• **Task objective**
Exact reproduction of all the entries is required, without any of their pictures.
───── Data supplied ─────
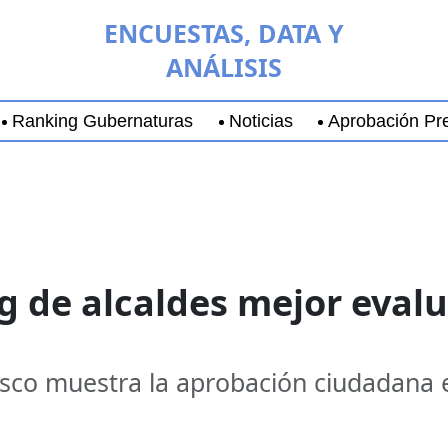
ENCUESTAS, DATA Y
ANÁLISIS
Ranking Gubernaturas
Noticias
Aprobación Pre
aja California Sur
Coyoacán
Chihuahua
Guadala
de alcaldes mejor evalua
lisco muestra la aprobación ciudadana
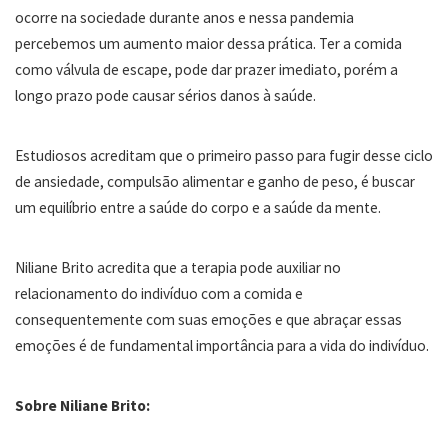
ocorre na sociedade durante anos e nessa pandemia
percebemos um aumento maior dessa prática. Ter a comida
como válvula de escape, pode dar prazer imediato, porém a
longo prazo pode causar sérios danos à saúde.
Estudiosos acreditam que o primeiro passo para fugir desse ciclo
de ansiedade, compulsão alimentar e ganho de peso, é buscar
um equilíbrio entre a saúde do corpo e a saúde da mente.
Niliane Brito acredita que a terapia pode auxiliar no
relacionamento do indivíduo com a comida e
consequentemente com suas emoções e que abraçar essas
emoções é de fundamental importância para a vida do indivíduo.
Sobre Niliane Brito:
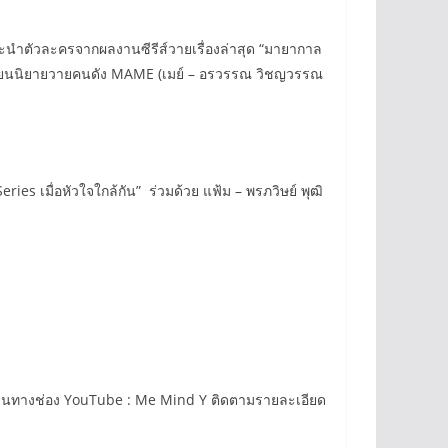
แนะนำตัวละครจากผลงานซีรีส์วายเรื่องล่าสุด “มายากาล
กเขียนนิยายวายคนดัง MAME (เมย์ – อรวรรณ วิชญวรรณ
es เมื่อหัวใจใกล้กัน” ร่วมด้วย แฟ้ม – พรภวิษย์ พุฒิ
5 ผ่านทางช่อง YouTube : Me Mind Y ติดตามรายละเอียด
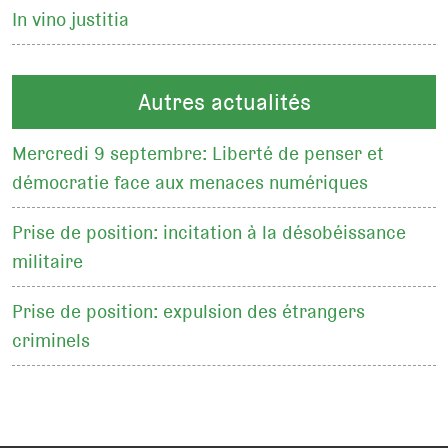
In vino justitia
Autres actualités
Mercredi 9 septembre: Liberté de penser et
démocratie face aux menaces numériques
Prise de position: incitation à la désobéissance
militaire
Prise de position: expulsion des étrangers
criminels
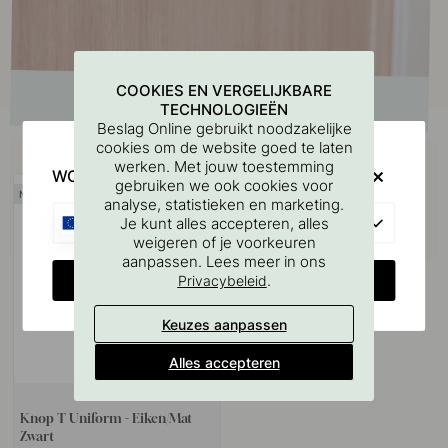
COOKIES EN VERGELIJKBARE
TECHNOLOGIEËN
Beslag Online gebruikt noodzakelijke
cookies om de website goed te laten
Koop samen met
werken. Met jouw toestemming
WOULD YOU RATHER VISIT?
gebruiken we ook cookies voor
analyse, statistieken en marketing.
EU
Je kunt alles accepteren, alles
weigeren of je voorkeuren
aanpassen. Lees meer in ons
CHANGE COUNTRY
.
Privacybeleid
Keuzes aanpassen
Alles accepteren
+ KLEUREN
Knop T Uniform - Eiken/Mat
Zwart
─────
• **Your response**
ENCUESTAS, DATA Y
ANÁLISIS
Ranking Gubernaturas
Noticias
Aprobación Pre
aja California Sur
Coyoacán
Chihuahua
Guadala
de alcaldes mejor evalua
lisco muestra la aprobación ciudadana
ocorre na sociedade durante anos e nessa pandemia
percebemos um aumento maior dessa prática. Ter a comida
como válvula de escape, pode dar prazer imediato, porém a
longo prazo pode causar sérios danos à saúde.
Estudiosos acreditam que o primeiro passo para fugir desse ciclo
de ansiedade, compulsão alimentar e ganho de peso, é buscar
um equilíbrio entre a saúde do corpo e a saúde da mente.
Niliane Brito acredita que a terapia pode auxiliar no
relacionamento do indivíduo com a comida e
consequentemente com suas emoções e que abraçar essas
emoções é de fundamental importância para a vida do indivíduo.
Sobre Niliane Brito:
แนะนำตัวละครจากผลงานซีรีส์วายเรื่องล่าสุด “มายากาล
กเขียนนิยายวายคนดัง MAME (เมย์ – อรวรรณ วิชญวรรณ
es เมื่อหัวใจใกล้กัน” ร่วมด้วย แฟ้ม – พรภวิษย์ พุฒิ
5 ผ่านทางช่อง YouTube : Me Mind Y ติดตามรายละเอียด
In vino justitia
Autres actualités
Mercredi 9 septembre: Liberté de penser et
démocratie face aux menaces numériques
Prise de position: incitation à la désobéissance
militaire
Prise de position: expulsion des étrangers
criminels
COOKIES EN VERGELIJKBARE
TECHNOLOGIEËN
Beslag Online gebruikt noodzakelijke
cookies om de website goed te laten
Koop samen met
werken. Met jouw toestemming
WOULD YOU RATHER VISIT?
gebruiken we ook cookies voor
analyse, statistieken en marketing.
EU
Je kunt alles accepteren, alles
weigeren of je voorkeuren
aanpassen. Lees meer in ons
CHANGE COUNTRY
.
Privacybeleid
Keuzes aanpassen
Alles accepteren
+ KLEUREN
Knop T Uniform - Eiken/Mat
Zwart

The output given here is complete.